The task: Check each line of the material that follows, and copy those holding the string "Volkswagen".

Segment Open

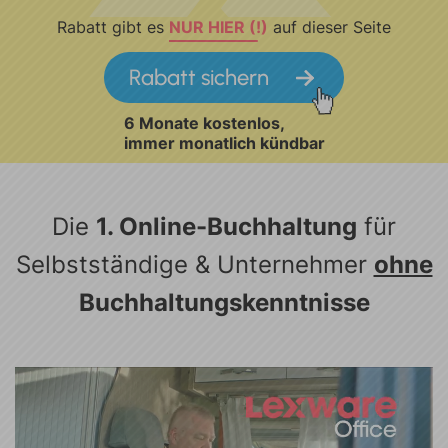
Rabatt gibt es
NUR HIER (!)
auf dieser Seite
Rabatt sichern
6 Monate kostenlos,
immer monatlich kündbar
Die
1. Online-Buchhaltung
für
Selbstständige &
Unternehmer
ohne
Buchhaltungskenntnisse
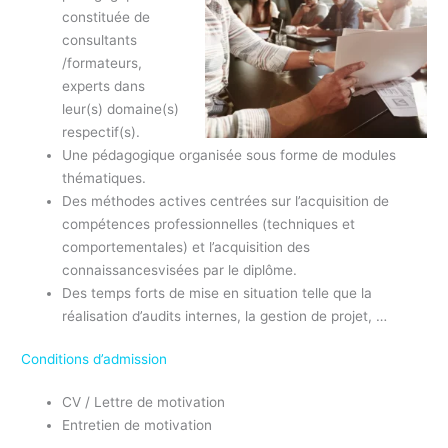
constituée de
consultants
/formateurs,
experts dans
leur(s) domaine(s)
respectif(s).
Une pédagogique organisée sous forme de modules
thématiques.
Des méthodes actives centrées sur l’acquisition de
compétences professionnelles (techniques et
comportementales) et l’acquisition des
connaissancesvisées par le diplôme.
Des temps forts de mise en situation telle que la
réalisation d’audits internes, la gestion de projet, …
Conditions d’admission
CV / Lettre de motivation
Entretien de motivation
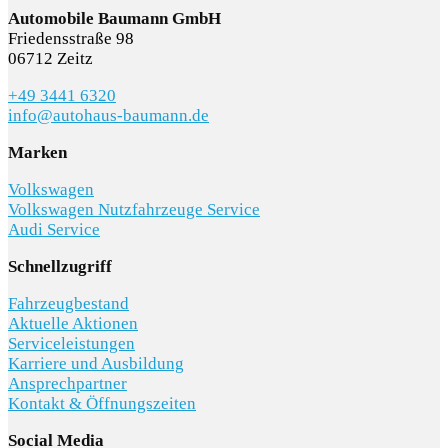
Automobile Baumann GmbH
Friedensstraße 98
06712 Zeitz
+49 3441 6320
info@autohaus-baumann.de
SCHNELLEINSTIEG
Marken
Volkswagen
Volkswagen Nutzfahrzeuge Service
Audi Service
KONTAKT/ANFAHRT
Schnellzugriff
Fahrzeugbestand
Aktuelle Aktionen
SERVICETERMIN
Serviceleistungen
Karriere und Ausbildung
Ansprechpartner
Kontakt & Öffnungszeiten
Social Media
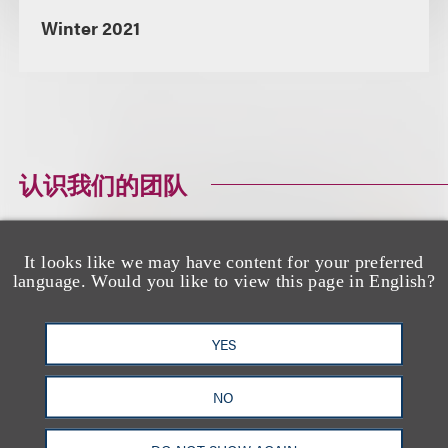
Winter 2021
认识我们的团队
It looks like we may have content for your preferred
language. Would you like to view this page in English?
Angelo M. Grasso
YES
合伙人
+1.212.407.4193
NO
Email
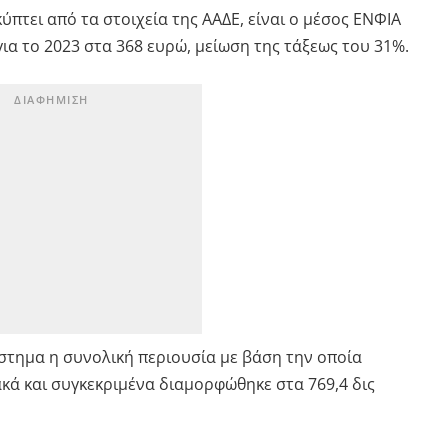
πτει από τα στοιχεία της ΑΑΔΕ, είναι ο μέσος ΕΝΦΙΑ
για το 2023 στα 368 ευρώ, μείωση της τάξεως του 31%.
στημα η συνολική περιουσία με βάση την οποία
κά και συγκεκριμένα διαμορφώθηκε στα 769,4 δις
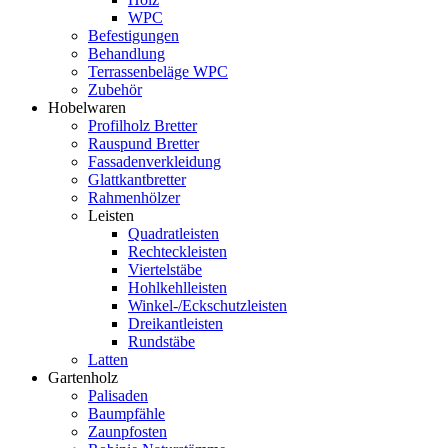
WPC
Befestigungen
Behandlung
Terrassenbeläge WPC
Zubehör
Hobelwaren
Profilholz Bretter
Rauspund Bretter
Fassadenverkleidung
Glattkantbretter
Rahmenhölzer
Leisten
Quadratleisten
Rechteckleisten
Viertelstäbe
Hohlkehlleisten
Winkel-/Eckschutzleisten
Dreikantleisten
Rundstäbe
Latten
Gartenholz
Palisaden
Baumpfähle
Zaunpfosten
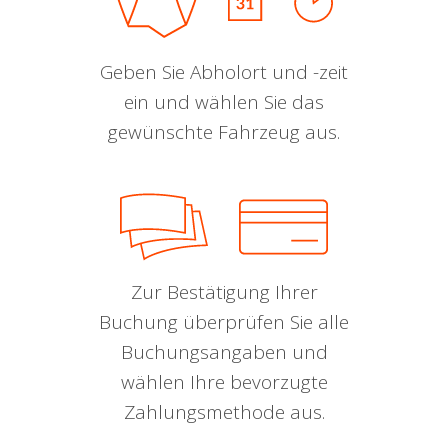
Geben Sie Abholort und -zeit
ein und wählen Sie das
gewünschte Fahrzeug aus.
Zur Bestätigung Ihrer
Buchung überprüfen Sie alle
Buchungsangaben und
wählen Ihre bevorzugte
Zahlungsmethode aus.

Segment Closed

Completed exercise:
Volkswagen
Volkswagen Nutzfahrzeuge Service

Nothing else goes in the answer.